[169639] in North American Network Operators' Group
Re: DNS Resolving issues. So for related just to Cox. But could be
daemon@ATHENA.MIT.EDU (bmanning@vacation.karoshi.com)
Fri Mar 7 05:05:07 2014
Date: Fri, 7 Mar 2014 02:04:09 -0800
From: bmanning@vacation.karoshi.com
To: Rob Seastrom <rs@seastrom.com>
In-Reply-To: <86k3c7cw5w.fsf@valhalla.seastrom.com>
Cc: nanog@nanog.org
Errors-To: nanog-bounces+nanog.discuss=bloom-picayune.mit.edu@nanog.org
On Thu, Mar 06, 2014 at 08:07:55AM -0500, Rob Seastrom wrote:
>
> Nick Hilliard <nick@foobar.org> writes:
>
> >> haven't you heard about "anycast"??
> >
> > rs probably has. The owner of 199.73.57.122, probably not.
>
> indeed. there are many pieces of evidence that this is not an anycast
> prefix. proof is left as an exercise to those who can perform
> traceroutes from multiple continents, run nmap -sP, log into
> route-views, or do some combination of the above.
>
> -r
>
sorry for the poor attempt at humour...
it was ancient practice to hang many names (not cnames)

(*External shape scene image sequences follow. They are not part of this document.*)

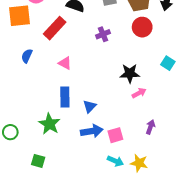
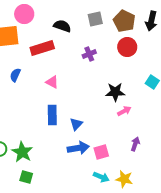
red rectangle: (55, 28) -> (42, 48), turned 30
green star: (49, 124) -> (22, 152), moved

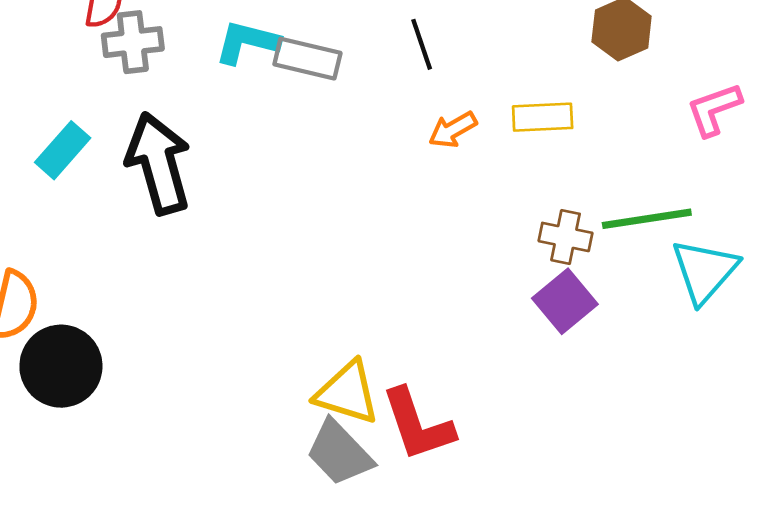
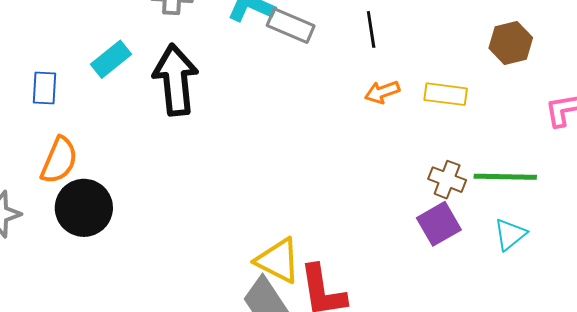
cyan triangle: (705, 271) -> (510, 234), moved, size x0.7

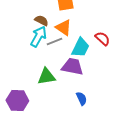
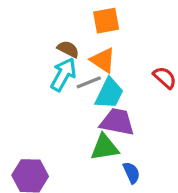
cyan trapezoid: (80, 48) -> (109, 93), moved
green triangle: (46, 77) -> (105, 147), moved

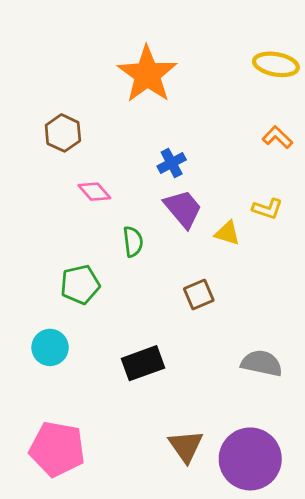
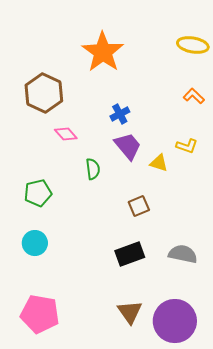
brown hexagon: (63, 133) -> (44, 93), size x1.5
green pentagon: (80, 285) -> (38, 193), moved
black rectangle: (143, 363) -> (130, 254), moved

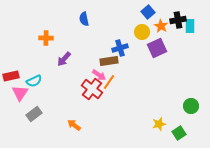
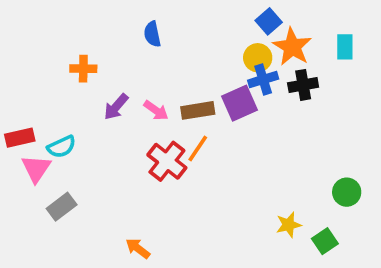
black cross: (178, 20) -> (303, 85), moved
orange star: (161, 26) -> (292, 47), size x1.5
blue cross: (120, 48) -> (263, 80), moved
purple square: (157, 48) -> (240, 103), moved
pink arrow: (99, 75) -> (156, 110), moved
orange arrow: (74, 125) -> (138, 248), moved

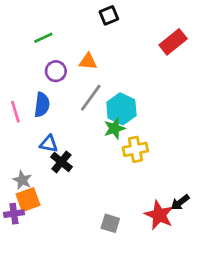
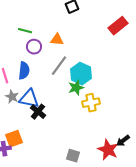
green line: (43, 38) -> (25, 31), moved, turned 40
blue triangle: (49, 144) -> (29, 99), size x1.5
gray star: (22, 180) -> (12, 97), moved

off a single IP address. all perfectly legal from a DNS POV.
rs.example.org. in a 10.10.10.53
nick.example.com. in a 10.10.10.53
bbss.isc.org. in a 10.10.10.53
the punchline here was "anycasting" the address across multiple names.
nary a routing trick in sight or in play.
Lame I know.
as a tool to defeat the autobots who insist on "two nameservers"
for a delegation - its kind of a clever poke in the eye w/ a sharp stick.